[EXERCISE INPUTS]

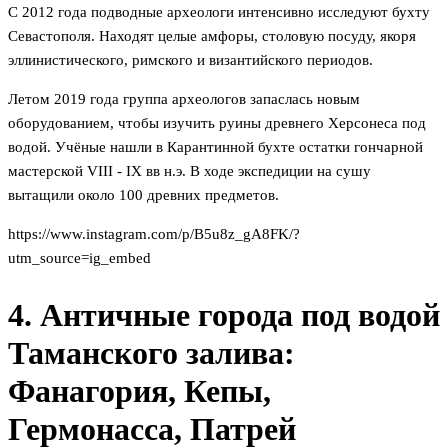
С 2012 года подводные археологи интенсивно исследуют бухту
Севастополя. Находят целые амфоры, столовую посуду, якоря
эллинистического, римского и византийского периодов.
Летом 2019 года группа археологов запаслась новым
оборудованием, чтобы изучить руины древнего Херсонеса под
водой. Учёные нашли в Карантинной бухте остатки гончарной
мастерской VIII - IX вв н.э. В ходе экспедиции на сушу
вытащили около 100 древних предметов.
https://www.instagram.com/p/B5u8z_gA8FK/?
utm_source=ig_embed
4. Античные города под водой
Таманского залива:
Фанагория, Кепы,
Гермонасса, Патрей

[/EXERCISE INPUTS]
[EXERCISE INPUTS]

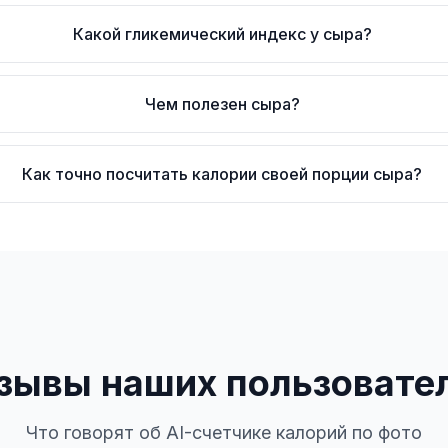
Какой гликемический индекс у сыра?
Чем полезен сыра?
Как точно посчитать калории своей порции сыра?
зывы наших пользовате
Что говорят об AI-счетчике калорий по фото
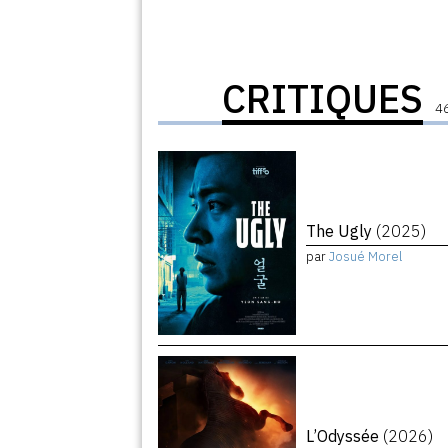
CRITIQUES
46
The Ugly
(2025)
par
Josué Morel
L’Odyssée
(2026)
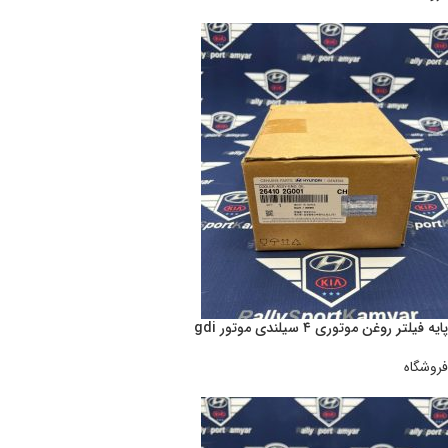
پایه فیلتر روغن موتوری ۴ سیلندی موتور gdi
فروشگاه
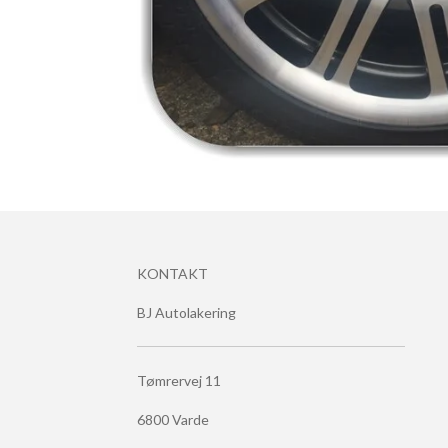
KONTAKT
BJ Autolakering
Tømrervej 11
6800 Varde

[/EXERCISE INPUTS]

■ EXERCISE BRIEF
Working from the records above, write out verbatim only the lines from the line containing "Летом 2019 года" through the line containing "utm_source=ig_embed".

■ EXERCISE SOLUTION
Летом 2019 года группа археологов запаслась новым
оборудованием, чтобы изучить руины древнего Херсонеса под
водой. Учёные нашли в Карантинной бухте остатки гончарной
мастерской VIII - IX вв н.э. В ходе экспедиции на сушу
вытащили около 100 древних предметов.
https://www.instagram.com/p/B5u8z_gA8FK/?
utm_source=ig_embed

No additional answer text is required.